In my experience it has been useful to use a combination of pose to pose, layered and straight ahead. I use them all!! Shall I explain? Oh yes, I shall. So when beginning a shot I will use pose to pose to map out the performance of the shot. I will use stepped keys to do this so that when the animation plays, it's popping through the poses. This allows me to focus on the key storytelling poses, to create nice silhouettes and to work on contrast.
I think of the pose to pose pass as the comic strip of my shot, telling the story through key images. After establishing my keys I will take another pass adding in breakdowns, all while staying in stepped. I want to make as many decisions as I can in stepped mode so that when I move out of stepped and into spline there is less chaos. Chaos is a noun -- a state of utter confusion or disorder, like when animation is taken out of stepped blocking too soon resulting in mushy movement of virtually everything on the character.

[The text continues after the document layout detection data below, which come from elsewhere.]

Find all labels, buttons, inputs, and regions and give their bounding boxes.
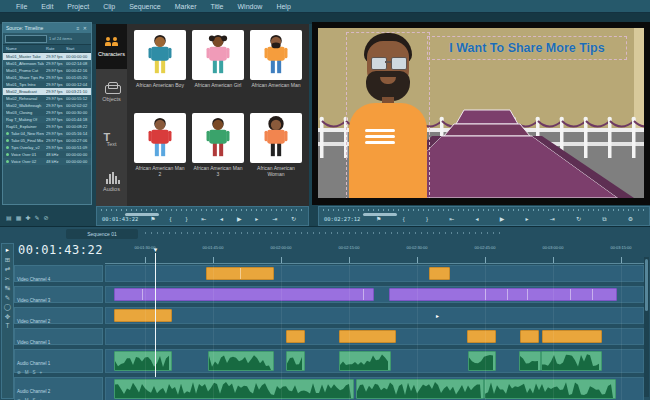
track-content[interactable] [105,377,644,400]
thumbnail-view-icon[interactable]: ▦ [16,214,22,221]
vertical-scrollbar[interactable] [644,257,649,397]
menu-item-sequence[interactable]: Sequence [123,3,167,10]
transport-step-back-button[interactable]: ◂ [220,216,223,222]
clip-list-row[interactable]: Mix01_Master Take29.97 fps00:00:00:00 [3,53,91,60]
transport-go-to-out-button[interactable]: ⇥ [550,216,555,222]
transport-mark-out-button[interactable]: } [185,216,187,222]
audio-clip[interactable] [114,379,354,399]
transport-loop-button[interactable]: ↻ [576,216,581,222]
column-start[interactable]: Start [66,46,88,51]
rail-item-characters[interactable]: Characters [96,24,127,69]
transport-mark-out-button[interactable]: } [426,216,428,222]
clip-list-row[interactable]: Ray T_Making Of29.97 fps00:01:44:18 [3,116,91,123]
menu-item-file[interactable]: File [10,3,33,10]
character-selection-box[interactable] [346,32,430,198]
rail-item-objects[interactable]: Objects [96,69,127,114]
list-view-icon[interactable]: ▤ [6,214,12,221]
track-content[interactable] [105,286,644,303]
track-header[interactable]: Video Channel 2◉ [14,307,103,324]
column-rate[interactable]: Rate [46,46,64,51]
track-lock-toggle[interactable]: ⊘ [17,370,21,375]
track-content[interactable]: ▸ [105,307,644,324]
caption-selection-box[interactable]: I Want To Share More Tips [427,36,627,60]
delete-icon[interactable]: ⊘ [43,214,48,221]
transport-step-back-button[interactable]: ◂ [475,216,478,222]
track-header[interactable]: Video Channel 4◉ [14,265,103,282]
clip-list-row[interactable]: Voice Over 0148 kHz00:00:00:00 [3,151,91,158]
clip-list-row[interactable]: Take 04_New Render29.97 fps00:05:16:14 [3,130,91,137]
transport-settings-button[interactable]: ⚙ [628,216,633,222]
clip-list-row[interactable]: Mix02_Walkthrough29.97 fps00:02:02:02 [3,102,91,109]
edit-icon[interactable]: ✎ [34,214,39,221]
audio-clip[interactable] [339,351,391,371]
clip-list-row[interactable]: Mix03_Closing29.97 fps00:00:30:00 [3,109,91,116]
transport-add-marker-button[interactable]: ⚑ [150,216,155,222]
audio-clip[interactable] [541,351,602,371]
character-thumbnail[interactable] [134,30,186,80]
transport-go-to-out-button[interactable]: ⇥ [272,216,277,222]
audio-clip[interactable] [468,351,496,371]
rail-item-text[interactable]: TText [96,114,127,159]
new-item-icon[interactable]: ✚ [25,214,30,221]
transport-step-forward-button[interactable]: ▸ [526,216,529,222]
transport-play-button[interactable]: ▶ [237,216,242,222]
clip-list-row[interactable]: Tips Overlay_v229.97 fps00:00:51:09 [3,144,91,151]
scroll-strip[interactable] [101,208,304,212]
add-keyframe-button[interactable]: + [40,370,43,375]
menu-item-help[interactable]: Help [270,3,296,10]
transport-export-frame-button[interactable]: ⧉ [602,216,606,222]
audio-clip[interactable] [208,351,274,371]
clip-list-row[interactable]: Mix01_Afternoon Take29.97 fps00:02:14:08 [3,60,91,67]
playhead-line[interactable] [155,253,156,377]
clip-list-row[interactable]: Mix02_Rehearsal29.97 fps00:00:55:12 [3,95,91,102]
video-clip[interactable] [339,330,396,343]
transport-add-marker-button[interactable]: ⚑ [376,216,381,222]
clip-list-row[interactable]: Voice Over 0248 kHz00:00:00:00 [3,158,91,165]
menu-item-project[interactable]: Project [61,3,95,10]
list-column-headers[interactable]: Name Rate Start [3,44,91,53]
video-clip[interactable] [542,330,602,343]
video-clip[interactable] [114,288,374,301]
character-thumbnail[interactable] [250,30,302,80]
clip-list-row[interactable]: Mix02_Broadcast29.97 fps00:03:21:10 [3,88,91,95]
track-header[interactable]: Audio Channel 1⊘MS+ [14,349,103,373]
scroll-thumb[interactable] [645,259,648,311]
character-thumbnail[interactable] [134,113,186,163]
track-header[interactable]: Audio Channel 2⊘MS+ [14,377,103,400]
audio-clip[interactable] [114,351,172,371]
menu-item-marker[interactable]: Marker [169,3,203,10]
clip-list-row[interactable]: Mix01_Share Tips Footage29.97 fps00:01:0… [3,74,91,81]
transport-mark-in-button[interactable]: { [170,216,172,222]
video-clip[interactable] [206,267,274,280]
panel-menu-icon[interactable]: ≡ ✕ [77,25,89,31]
video-preview[interactable]: I Want To Share More Tips [318,28,644,198]
track-content[interactable] [105,328,644,345]
menu-item-edit[interactable]: Edit [35,3,59,10]
transport-go-to-in-button[interactable]: ⇤ [449,216,454,222]
transport-mark-in-button[interactable]: { [403,216,405,222]
character-thumbnail[interactable] [250,113,302,163]
menu-item-window[interactable]: Window [231,3,268,10]
transport-go-to-in-button[interactable]: ⇤ [201,216,206,222]
mute-button[interactable]: M [25,370,29,375]
video-clip[interactable] [286,330,305,343]
clip-list-row[interactable]: Mix01_Tips Intro29.97 fps00:00:12:04 [3,81,91,88]
track-header[interactable]: Video Channel 1◉ [14,328,103,345]
transport-play-button[interactable]: ▶ [500,216,505,222]
menu-item-clip[interactable]: Clip [97,3,121,10]
menu-item-title[interactable]: Title [205,3,230,10]
audio-clip[interactable] [286,351,305,371]
video-clip[interactable] [114,309,172,322]
video-clip[interactable] [389,288,617,301]
video-clip[interactable] [429,267,450,280]
track-content[interactable] [105,265,644,282]
video-clip[interactable] [520,330,539,343]
audio-clip[interactable] [356,379,484,399]
clip-list-row[interactable]: Mix01_Promo Cut29.97 fps00:00:42:16 [3,67,91,74]
rail-item-audios[interactable]: Audios [96,159,127,204]
column-name[interactable]: Name [6,46,44,51]
solo-button[interactable]: S [33,370,36,375]
audio-clip[interactable] [519,351,541,371]
character-thumbnail[interactable] [192,30,244,80]
audio-clip[interactable] [484,379,616,399]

With the shot blocked out and broken down, I change into spline mode (I actually use plateau in Maya) and begin to work in a layered method. I like to work from the inside out, hiding everything on the character except the hips/torso since that is from where, all the movement is driven. Once I'm happy with the hips and torso, I will switch layers perhaps moving to the head or the arms.
Straight ahead animation is usually something I will only do on things like floppy ears, tails or clothing. Here I'm starting on frame 1 and steaming ahead through the shot. Since my straight ahead animation will be driven by the body animation, its super important to get the body working first.
That's how I incorporate all three methods into my work flow. I find my approach to be very efficient, however it may not be the ideal approach for everyone. Developing your own work flow, one that works for you, is an important part of the process.